Segundo nosso amigo Wikipédia, fotógrafo é a designação profissional para alguém que elabora fotografias estáticas ou dinâmicas. O termo abrange atividades profissionais em campos como, por exemplo, fotografia de filmes, fotojornalismo, fotografia de publicidade, fotografia de natureza, fotografia de moda, aerofotografia, fotografia subaquática, fotografia documental, fotografia de guerra, fotografia panorâmica e outras tantas mais variações sobre o tema.

Até onde sei essa profissão não é regulamentada no Brasil – ainda que existam “esforços legislativos” para tanto.

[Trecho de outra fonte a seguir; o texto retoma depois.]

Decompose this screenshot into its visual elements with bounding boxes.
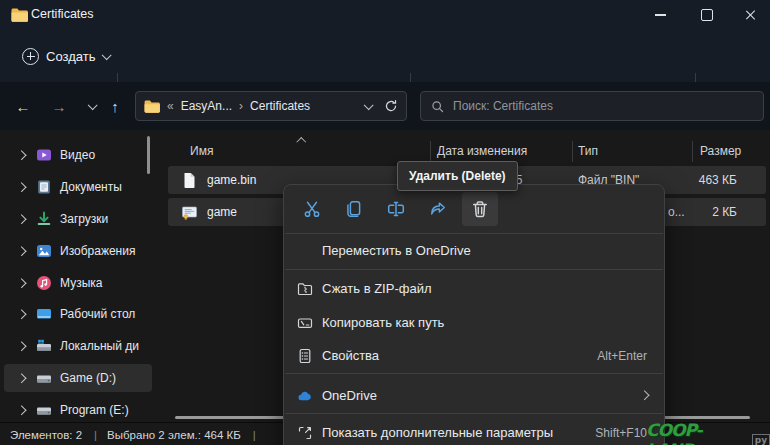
menu-item-shortcut: Alt+Enter (597, 349, 647, 363)
menu-item-move-to-onedrive[interactable]: Переместить в OneDrive (285, 234, 663, 267)
properties-icon (297, 348, 313, 364)
context-menu-quick-actions (284, 185, 674, 232)
documents-icon (36, 179, 52, 195)
expand-chevron-icon[interactable] (18, 343, 30, 350)
search-input[interactable]: Поиск: Certificates (420, 91, 764, 121)
window-chrome: Certificates Создать (0, 0, 770, 82)
sidebar-item-documents[interactable]: Документы (4, 173, 152, 201)
expand-chevron-icon[interactable] (18, 248, 30, 255)
share-button[interactable] (420, 192, 456, 226)
expand-chevron-icon[interactable] (18, 375, 30, 382)
drive-icon (36, 370, 52, 386)
show-more-options-icon (297, 425, 313, 441)
refresh-icon[interactable] (384, 99, 398, 113)
navigation-sidebar: Видео Документы Загрузки (0, 130, 160, 422)
sidebar-item-label: Музыка (60, 276, 102, 290)
videos-icon (36, 147, 52, 163)
column-date[interactable]: Дата изменения (437, 144, 527, 158)
coop-land-watermark: COOP-LAND ру (646, 420, 770, 445)
sidebar-item-game-drive[interactable]: Game (D:) (4, 364, 152, 392)
menu-separator (285, 269, 663, 270)
menu-item-label: Сжать в ZIP-файл (322, 281, 432, 296)
zip-folder-icon (297, 281, 313, 297)
downloads-icon (36, 211, 52, 227)
sidebar-item-label: Документы (60, 180, 122, 194)
column-size[interactable]: Размер (700, 144, 741, 158)
minimize-icon (655, 14, 666, 15)
sidebar-item-videos[interactable]: Видео (4, 141, 152, 169)
column-divider[interactable] (692, 141, 693, 162)
sidebar-item-downloads[interactable]: Загрузки (4, 205, 152, 233)
sidebar-item-pictures[interactable]: Изображения (4, 237, 152, 265)
expand-chevron-icon[interactable] (18, 152, 30, 159)
sidebar-item-program-drive[interactable]: Program (E:) (4, 396, 152, 424)
titlebar: Certificates (0, 0, 770, 30)
breadcrumb-separator: › (239, 99, 243, 113)
menu-item-label: Показать дополнительные параметры (322, 425, 553, 440)
pictures-icon (36, 243, 52, 259)
window-title: Certificates (31, 7, 94, 21)
close-button[interactable] (729, 0, 770, 30)
cut-button[interactable] (294, 192, 330, 226)
copy-icon (345, 200, 363, 218)
folder-icon (11, 8, 28, 22)
local-disk-icon (36, 338, 52, 354)
maximize-icon (701, 9, 713, 21)
search-placeholder: Поиск: Certificates (453, 99, 553, 113)
share-icon (429, 200, 447, 218)
trash-icon (471, 200, 489, 218)
new-button[interactable]: Создать (14, 41, 117, 71)
submenu-chevron-icon (641, 392, 648, 399)
expand-chevron-icon[interactable] (18, 216, 30, 223)
copy-button[interactable] (336, 192, 372, 226)
up-button[interactable]: ↑ (100, 92, 130, 120)
sidebar-scrollbar[interactable] (147, 136, 150, 174)
forward-button[interactable]: → (44, 92, 74, 120)
expand-chevron-icon[interactable] (18, 407, 30, 414)
menu-item-shortcut: Shift+F10 (595, 426, 647, 440)
music-icon (36, 275, 52, 291)
menu-separator (285, 373, 663, 374)
menu-item-properties[interactable]: Свойства Alt+Enter (285, 339, 663, 372)
menu-item-show-more-options[interactable]: Показать дополнительные параметры Shift+… (285, 416, 663, 445)
menu-separator (285, 413, 663, 414)
sidebar-item-label: Program (E:) (60, 403, 129, 417)
breadcrumb-overflow[interactable]: « (167, 99, 174, 113)
sidebar-item-local-disk[interactable]: Локальный ди (4, 332, 152, 360)
menu-item-onedrive[interactable]: OneDrive (285, 379, 663, 412)
status-items-count: Элементов: 2 (10, 429, 82, 441)
address-dropdown-chevron[interactable] (364, 100, 373, 109)
minimize-button[interactable] (638, 0, 682, 30)
back-button[interactable]: ← (8, 92, 38, 120)
sidebar-item-desktop[interactable]: Рабочий стол (4, 300, 152, 328)
expand-chevron-icon[interactable] (18, 311, 30, 318)
file-name: game (207, 205, 237, 219)
expand-chevron-icon[interactable] (18, 184, 30, 191)
menu-item-label: Свойства (322, 348, 379, 363)
status-separator: | (253, 429, 256, 441)
breadcrumb-parent[interactable]: EasyAn... (181, 99, 232, 113)
column-type[interactable]: Тип (578, 144, 598, 158)
menu-item-label: Переместить в OneDrive (322, 243, 471, 258)
maximize-button[interactable] (685, 0, 729, 30)
menu-item-copy-as-path[interactable]: Копировать как путь (285, 306, 663, 339)
status-separator: | (94, 429, 97, 441)
column-divider[interactable] (572, 141, 573, 162)
sidebar-item-music[interactable]: Музыка (4, 269, 152, 297)
column-name[interactable]: Имя (190, 144, 213, 158)
menu-item-label: OneDrive (322, 388, 377, 403)
status-selection: Выбрано 2 элем.: 464 КБ (107, 429, 241, 441)
delete-tooltip: Удалить (Delete) (397, 161, 518, 191)
delete-button[interactable] (462, 192, 498, 226)
address-bar[interactable]: « EasyAn... › Certificates (135, 91, 407, 121)
file-name: game.bin (207, 173, 256, 187)
close-icon (745, 9, 757, 21)
column-divider[interactable] (430, 141, 431, 162)
breadcrumb-current[interactable]: Certificates (250, 99, 310, 113)
certificate-icon (181, 204, 198, 221)
menu-item-compress-zip[interactable]: Сжать в ZIP-файл (285, 272, 663, 305)
address-row: ← → ↑ « EasyAn... › Certificates (0, 82, 770, 130)
expand-chevron-icon[interactable] (18, 280, 30, 287)
file-icon (181, 172, 198, 189)
rename-button[interactable] (378, 192, 414, 226)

Sinceramente não sei avaliar o quanto uma legislação nesse sentido seria benéfica ou não para quem está na área, pois acabaria tendo o condão de transformar em agente fiscalizador uma dessas diversas associações profissionais existentes – normalmente de caráter meramente cultural e representativo para quem trabalha com fotografia.

Mas o que não consegui descobrir foi o porquê do dia 8 de janeiro. O daguerreótipo – precursor das câmeras modernas – foi criado em agosto de 1839. Sua chegada no Brasil, ao que consta, foi em janeiro de 1840 – mas não foi nesse dia. Aliás chegou e foi direto para as mãos do Imperador Dom Pedro II, apaixonado que era por todas as traquitanas tecnológicas da época, o que lhe dá o título também de primeiro fotógrafo brasileiro…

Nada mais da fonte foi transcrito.